Senator for Pas-de-Calais
- In office 7 January 1923 – 2 July 1933
- Preceded by: Louis Boudenoot

Personal details
- Born: 25 November 1857
- Died: 2 July 1933 (aged 75)
- Party: Democratic Republican Alliance

= Jules Elby =

French politician (1857–1933)

Jules Désiré Elby (25 November 1857 – 2 July 1933) was a French industrialist and Democratic Republican Alliance politician who represented Pas-de-Calais in the Senate between 1923 and 1933. He was also Director-General of the Bruay Mining Company.

==Early life==
Elby was born in Gonnelieu, Cambrésis, the son of Jules Émile Elby (a cotton weaver) and Virginie Josèphe Mignot. At the age of 18 he entered the Bruay Mining Company as a labourer.

==Career==
Elby remained with the Bruay Mining Company for 58 years, becoming Director-General in 1899 and finally Chairman of the Board of Directors in 1924. During the First World War he was commissioned by the French Army to administer Bruay-la-Buissière and ensure that the town maintained its coal production, despite its very close proximity to the fighting on the Western Front.

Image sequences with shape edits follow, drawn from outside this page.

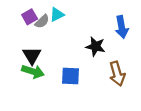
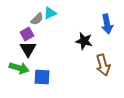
purple square: (30, 17) -> (27, 34), moved
green arrow: (33, 71) -> (19, 68), moved
blue square: (70, 76) -> (42, 77), moved

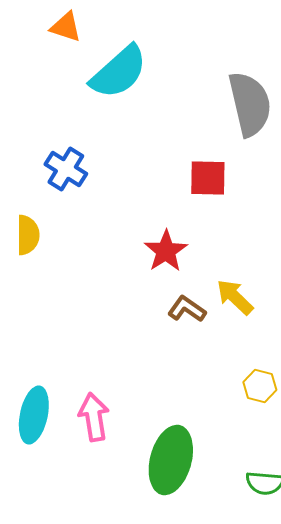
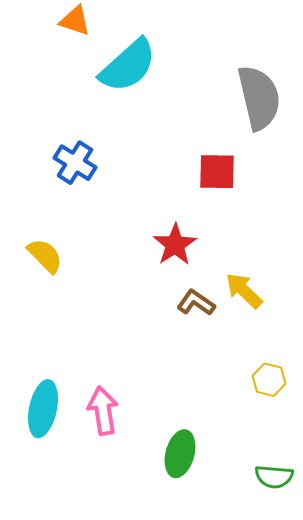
yellow semicircle: (28, 235) -> (45, 256), moved, turned -45
green ellipse: (171, 460) -> (180, 454), size x0.7

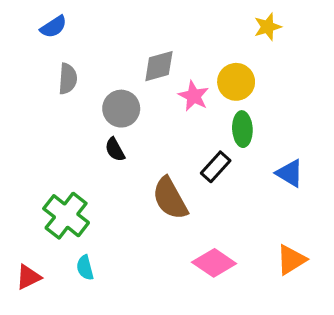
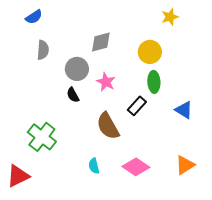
pink star: (194, 96) -> (106, 82), moved
cyan semicircle: (85, 268) -> (94, 166), moved
red triangle: (28, 277) -> (18, 176), size x1.4

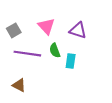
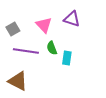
purple triangle: (78, 30) -> (72, 19), moved
brown triangle: (19, 85) -> (18, 81), size x1.5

His political career began in 1899, when he was elected mayor of Bruay-en-Artois. Elby was conseiller général of Houdain from 1901 to 1919. On 7 January 1923 he stood in a by-election to the Senate as the Republican candidate in Pas-de-Calais, and was elected in the first round with 1,033 votes to the Socialist candidate's 536. At the Luxembourg Palace he enrolled as a member of the Republican Union, part of the Democratic Republican Alliance. He was re-elected on 9 January 1927. During his time in the Senate he served on the Accounting Commission, the Railway Commission, in the Ministry of Transport and National Machinery, and in the Ministry of Mining. He retained his seat until his death at the age of 75 in 1933.

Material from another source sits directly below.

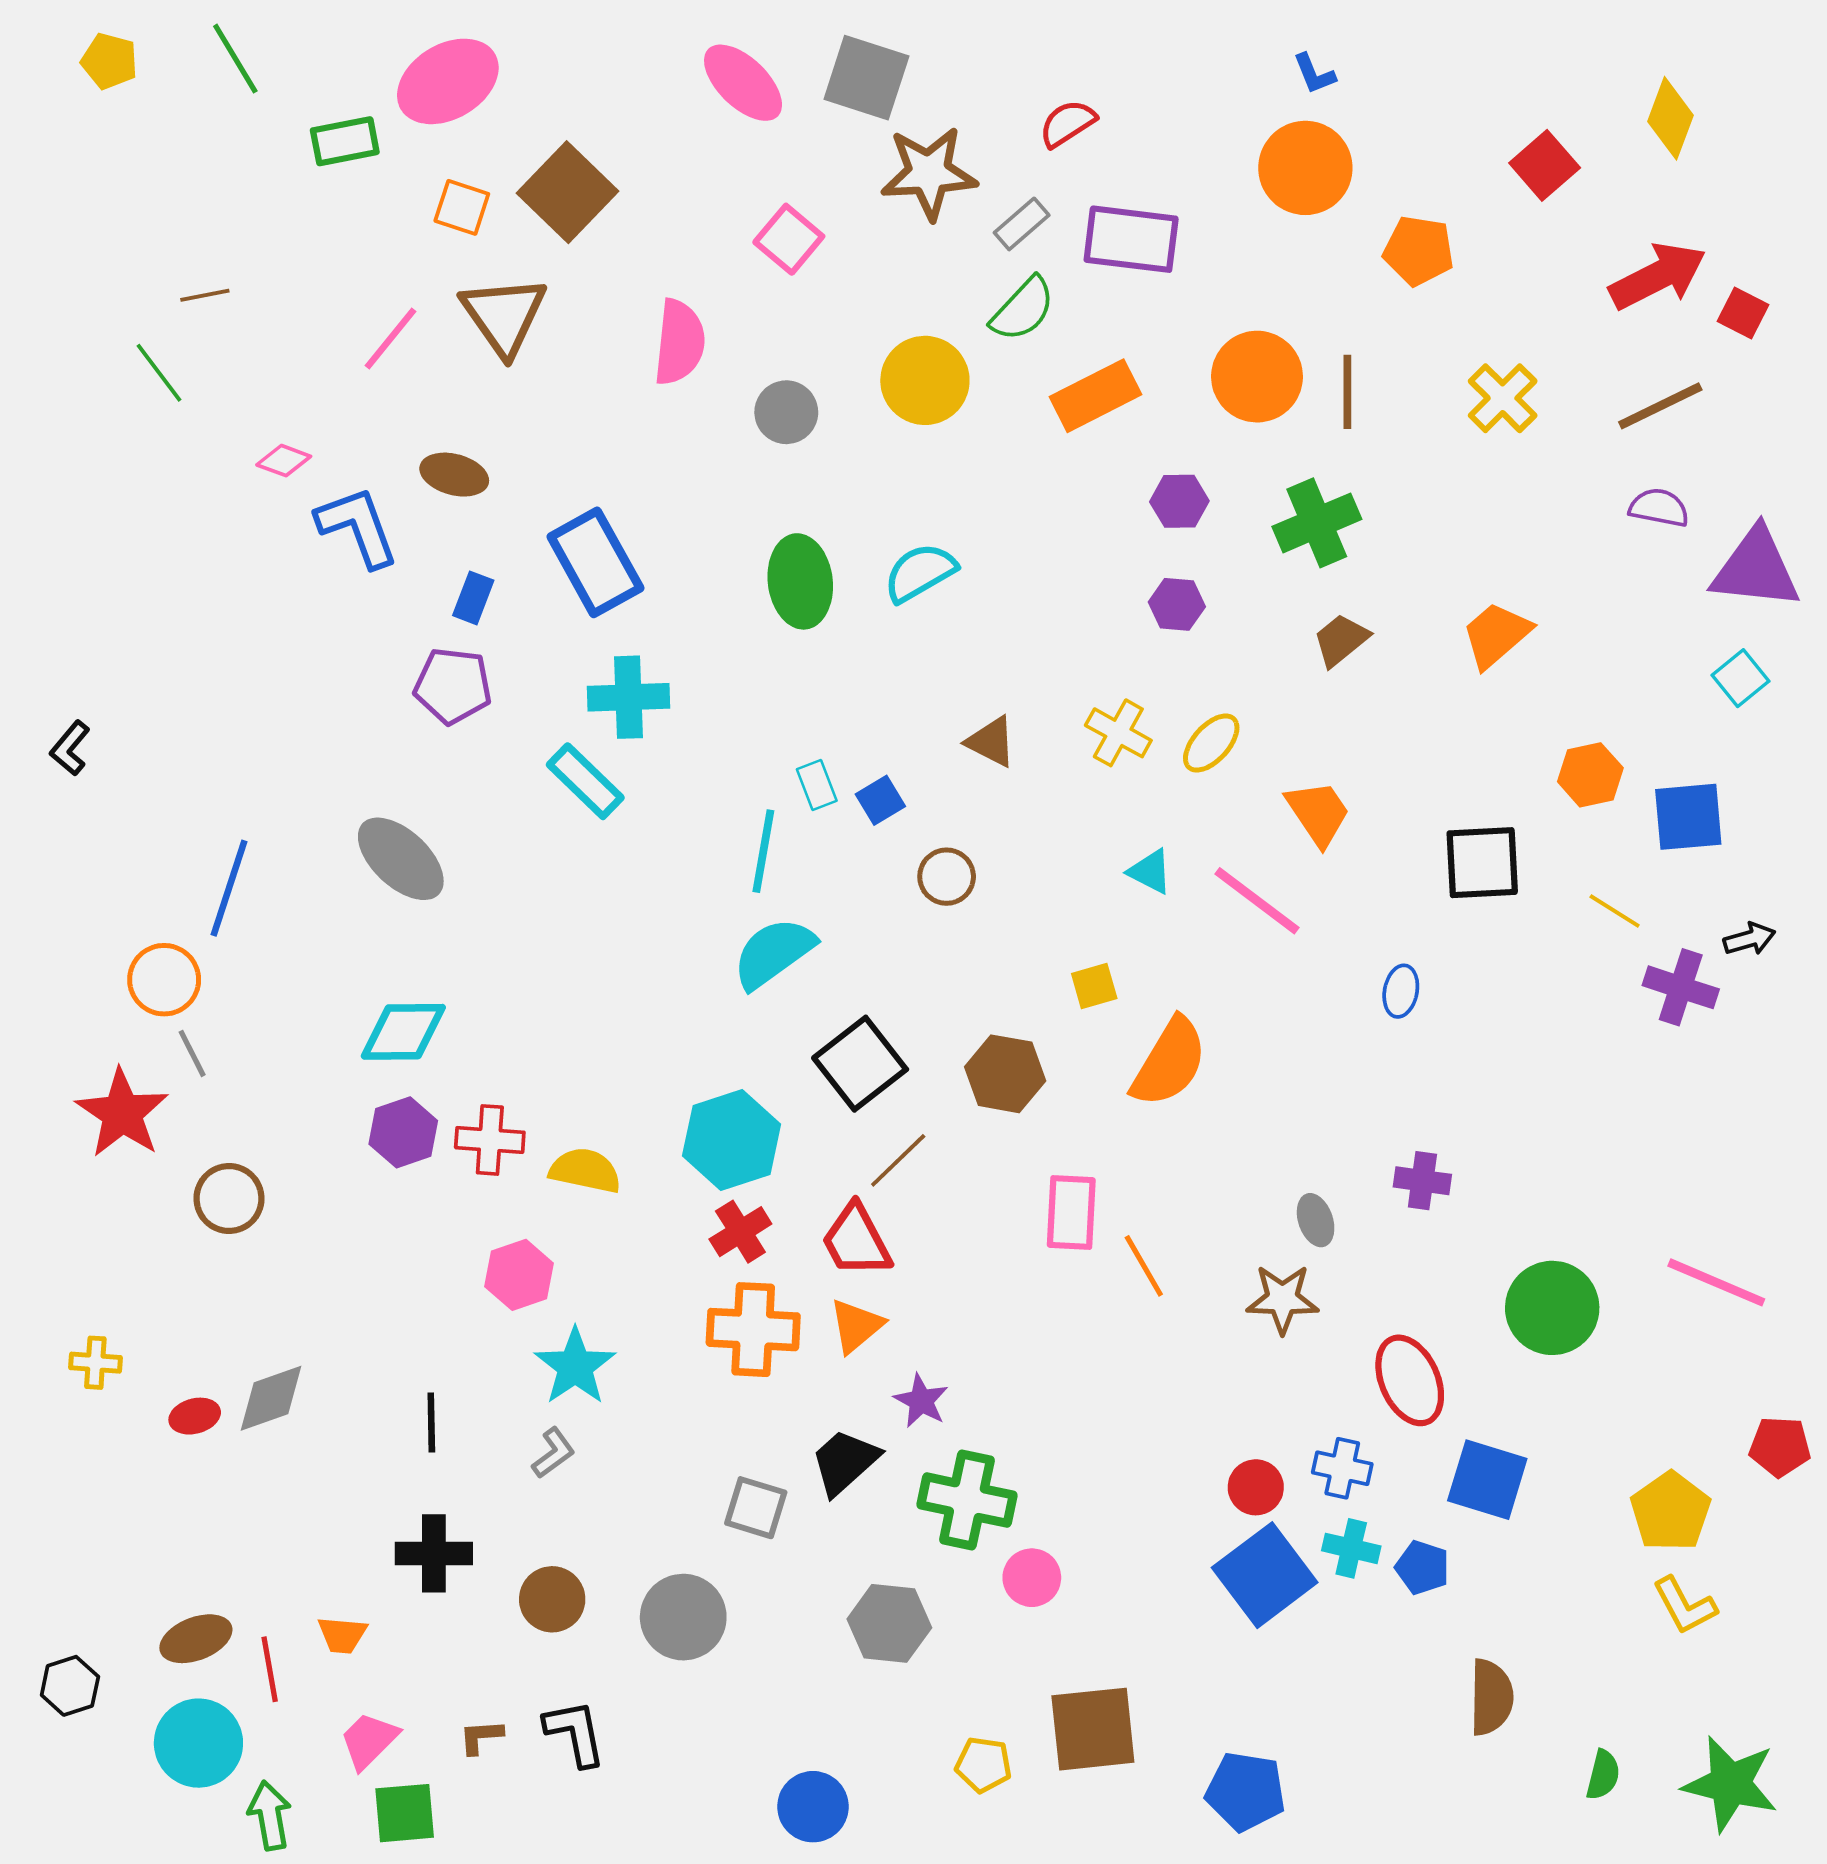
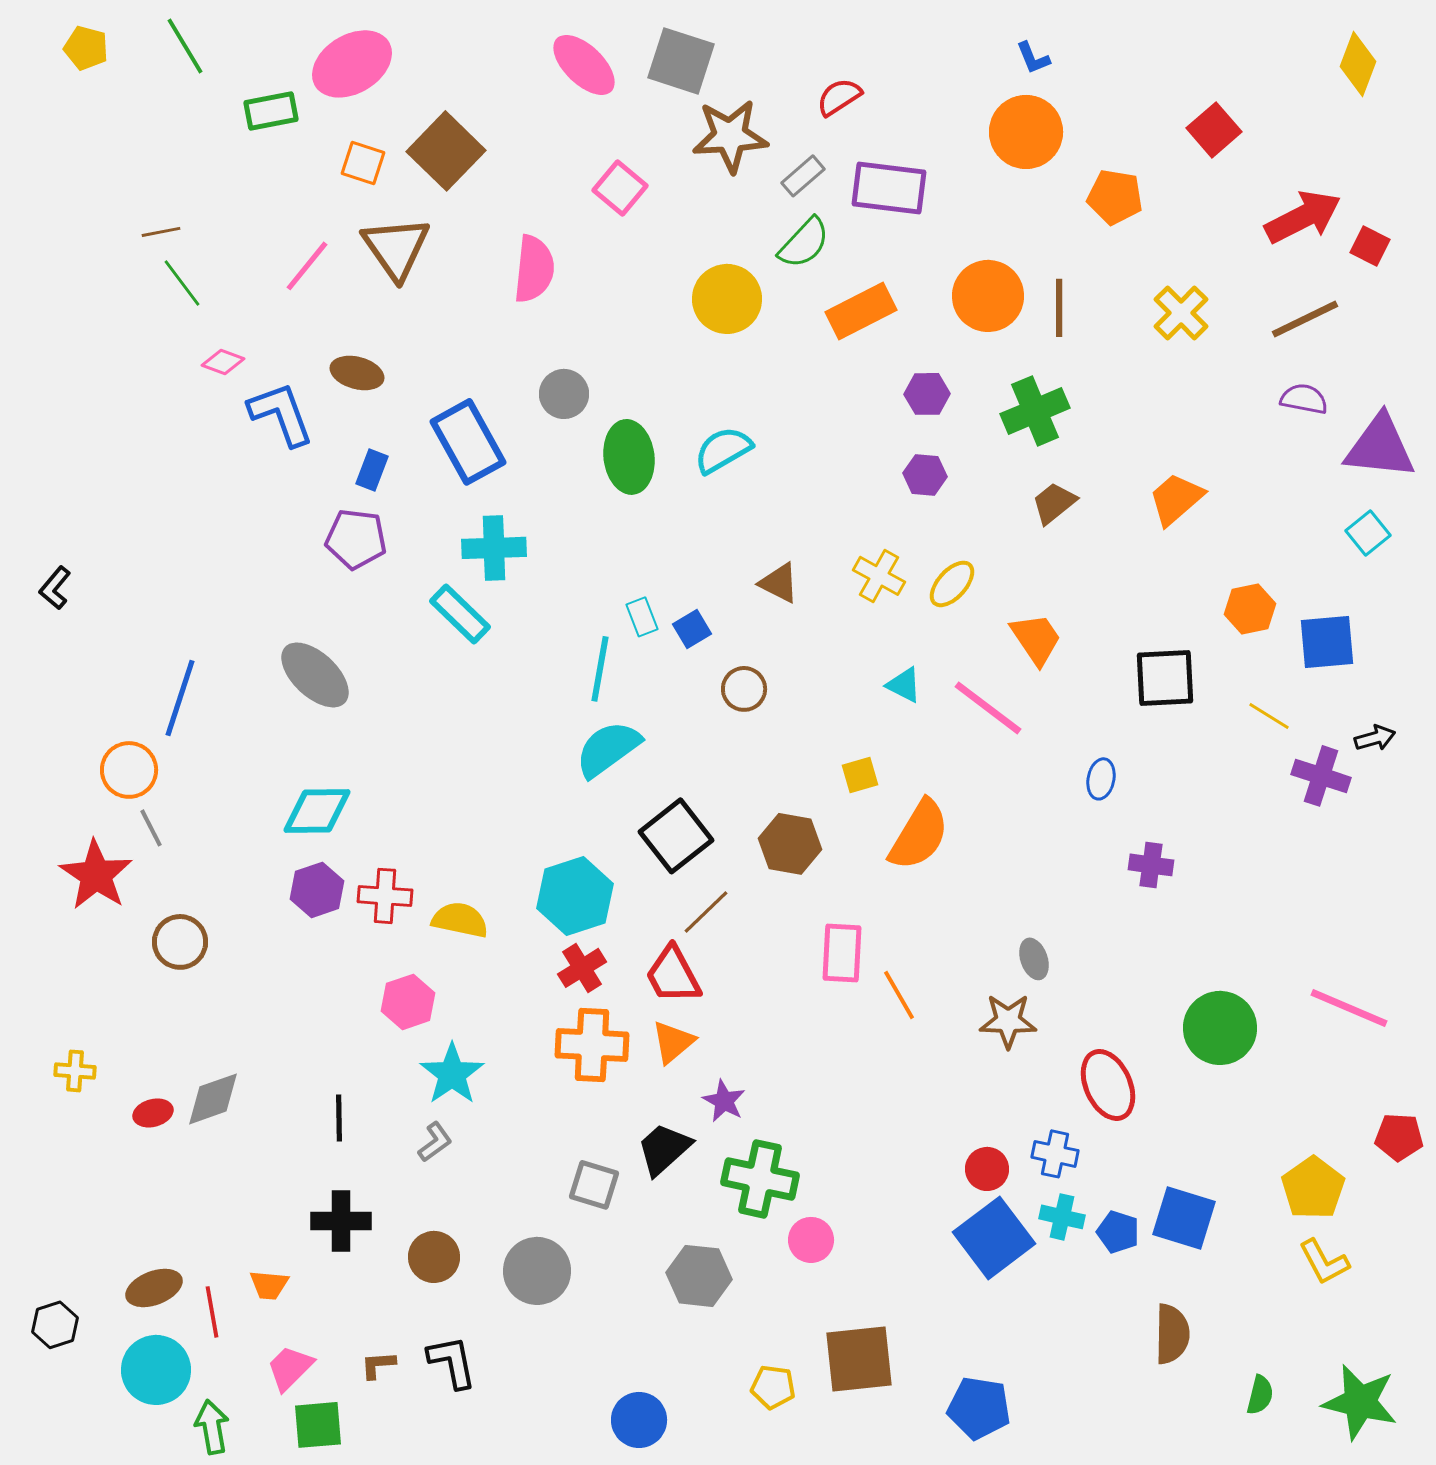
yellow diamond: (1671, 118) -> (1358, 64), moved
green line: (159, 373) -> (182, 283), moved
gray circle: (786, 412) -> (564, 394), moved
purple cross: (1422, 1181) -> (1151, 865), moved
blue square: (1487, 1480) -> (1184, 1218), moved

Elby held numerous other positions, including as a director of the Bank of France and President of the Chamber of Commerce of Bethune.

==Honours==
Elby became Grand Officer of the Legion of Honour in 1919, having been made a knight in 1904. He was also honoured as a Grand Cross of the Order of Leopold II by Belgium (1920) and as a Commander of the Order of the British Empire by the United Kingdom (1920) for his work during the First World War. He was given an honorary Croix de Guerre.

==Family==
He married Mathilde, the daughter of the Senator Alfred Leroy. Through marriage Elby became connected to the families of vicomte de Butler and comte du Merle. Mathilde died at the age of 38 in 1898 while undergoing an operation. Their children were subsequently sent to boarding school in England. One of their sons was the politician Henri Elby.

Elby owned numerous properties, including the Château de Remaisnil, which was held by his family until the 1950s, and the Château de Fressin.